Directions for this task: Find the line with "Μισθοδοσίας Στελεχών ΕΔ-ΣΑ για το 2026" in the entries below, then reproduce it and every line after it down to and including the line with "ΕΠΟΠ: Βαθμολογική εξέλιξη μέχρι", exactly.

Records for this task:
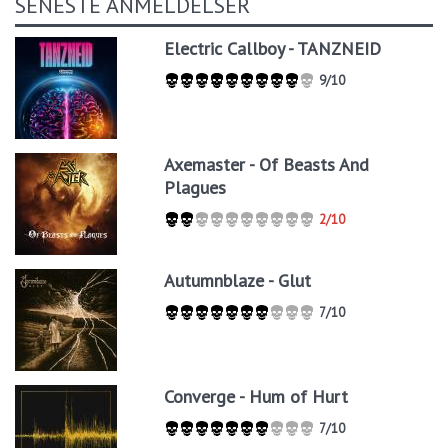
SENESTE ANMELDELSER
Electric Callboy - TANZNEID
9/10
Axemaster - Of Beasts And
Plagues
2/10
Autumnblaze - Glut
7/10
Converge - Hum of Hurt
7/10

* * *

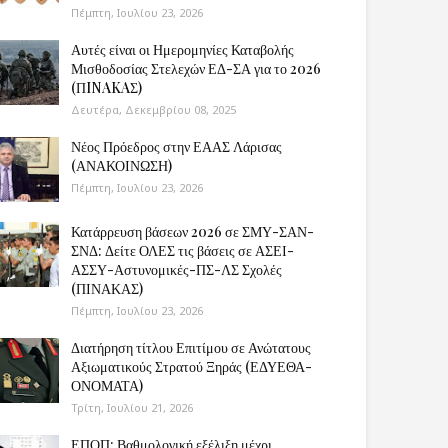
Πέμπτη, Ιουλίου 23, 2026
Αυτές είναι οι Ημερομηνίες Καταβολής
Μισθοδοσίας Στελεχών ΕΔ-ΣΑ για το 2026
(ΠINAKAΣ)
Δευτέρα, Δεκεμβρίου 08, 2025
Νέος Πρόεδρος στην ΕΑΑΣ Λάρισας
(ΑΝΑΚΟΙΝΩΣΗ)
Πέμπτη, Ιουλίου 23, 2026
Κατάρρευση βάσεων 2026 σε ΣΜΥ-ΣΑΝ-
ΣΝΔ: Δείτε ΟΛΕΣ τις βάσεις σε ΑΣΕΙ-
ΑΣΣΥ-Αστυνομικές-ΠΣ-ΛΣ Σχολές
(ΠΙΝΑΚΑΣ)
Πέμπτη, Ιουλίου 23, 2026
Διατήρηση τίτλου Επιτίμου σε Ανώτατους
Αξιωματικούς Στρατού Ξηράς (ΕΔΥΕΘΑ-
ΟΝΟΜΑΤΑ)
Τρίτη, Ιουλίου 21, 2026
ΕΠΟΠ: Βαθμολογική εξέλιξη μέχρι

Exercise answer:
Μισθοδοσίας Στελεχών ΕΔ-ΣΑ για το 2026
(ΠINAKAΣ)
Δευτέρα, Δεκεμβρίου 08, 2025
Νέος Πρόεδρος στην ΕΑΑΣ Λάρισας
(ΑΝΑΚΟΙΝΩΣΗ)
Πέμπτη, Ιουλίου 23, 2026
Κατάρρευση βάσεων 2026 σε ΣΜΥ-ΣΑΝ-
ΣΝΔ: Δείτε ΟΛΕΣ τις βάσεις σε ΑΣΕΙ-
ΑΣΣΥ-Αστυνομικές-ΠΣ-ΛΣ Σχολές
(ΠΙΝΑΚΑΣ)
Πέμπτη, Ιουλίου 23, 2026
Διατήρηση τίτλου Επιτίμου σε Ανώτατους
Αξιωματικούς Στρατού Ξηράς (ΕΔΥΕΘΑ-
ΟΝΟΜΑΤΑ)
Τρίτη, Ιουλίου 21, 2026
ΕΠΟΠ: Βαθμολογική εξέλιξη μέχρι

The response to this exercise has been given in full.